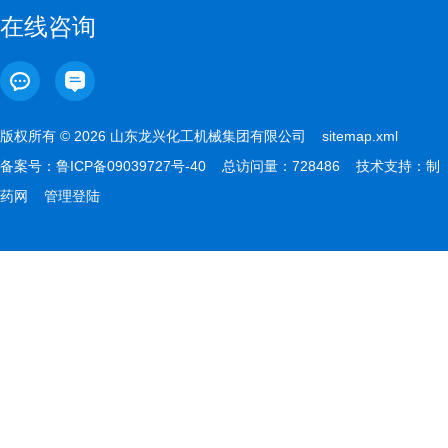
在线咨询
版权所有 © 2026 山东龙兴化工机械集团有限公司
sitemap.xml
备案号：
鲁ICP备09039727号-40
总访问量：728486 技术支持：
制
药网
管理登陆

····················

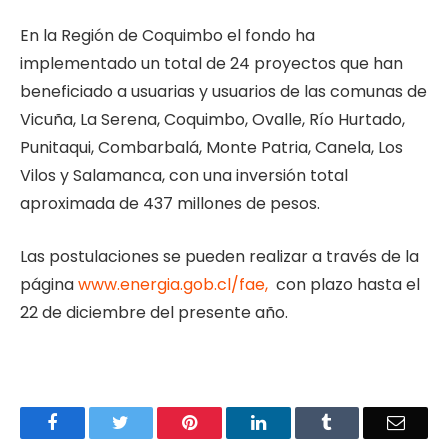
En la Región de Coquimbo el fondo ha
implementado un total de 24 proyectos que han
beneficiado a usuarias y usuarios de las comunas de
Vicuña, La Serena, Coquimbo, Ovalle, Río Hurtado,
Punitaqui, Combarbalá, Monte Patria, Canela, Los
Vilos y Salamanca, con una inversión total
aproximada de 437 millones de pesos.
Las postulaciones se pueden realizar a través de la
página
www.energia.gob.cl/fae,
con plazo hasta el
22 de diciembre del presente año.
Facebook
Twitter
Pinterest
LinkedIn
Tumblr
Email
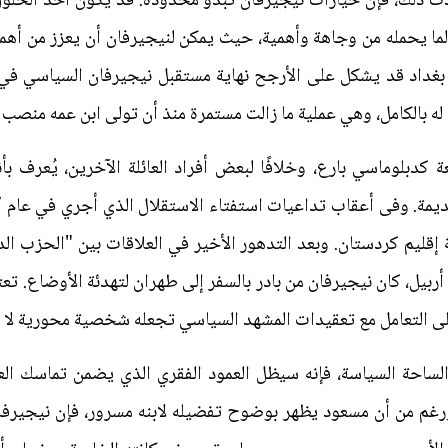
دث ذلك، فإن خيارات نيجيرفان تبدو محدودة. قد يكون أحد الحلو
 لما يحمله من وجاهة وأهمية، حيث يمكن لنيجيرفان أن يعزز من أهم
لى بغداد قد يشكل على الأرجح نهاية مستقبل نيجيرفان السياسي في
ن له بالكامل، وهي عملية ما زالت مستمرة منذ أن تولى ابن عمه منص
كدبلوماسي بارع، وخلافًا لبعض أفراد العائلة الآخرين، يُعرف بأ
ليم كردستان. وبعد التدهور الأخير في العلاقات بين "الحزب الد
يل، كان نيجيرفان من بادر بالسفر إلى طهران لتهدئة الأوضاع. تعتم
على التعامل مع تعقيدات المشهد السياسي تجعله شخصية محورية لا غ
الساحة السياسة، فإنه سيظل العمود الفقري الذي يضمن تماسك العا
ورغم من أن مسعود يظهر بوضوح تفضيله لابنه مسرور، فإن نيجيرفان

····················

▶ [About this task]:
After locating the line with "يل، كان نيجيرفان" in the material above, return it and each line after it exactly, ending at the line with "ورغم من أن مسعود".

▶ [Solution]:
يل، كان نيجيرفان من بادر بالسفر إلى طهران لتهدئة الأوضاع. تعتم
على التعامل مع تعقيدات المشهد السياسي تجعله شخصية محورية لا غ
الساحة السياسة، فإنه سيظل العمود الفقري الذي يضمن تماسك العا
ورغم من أن مسعود يظهر بوضوح تفضيله لابنه مسرور، فإن نيجيرفان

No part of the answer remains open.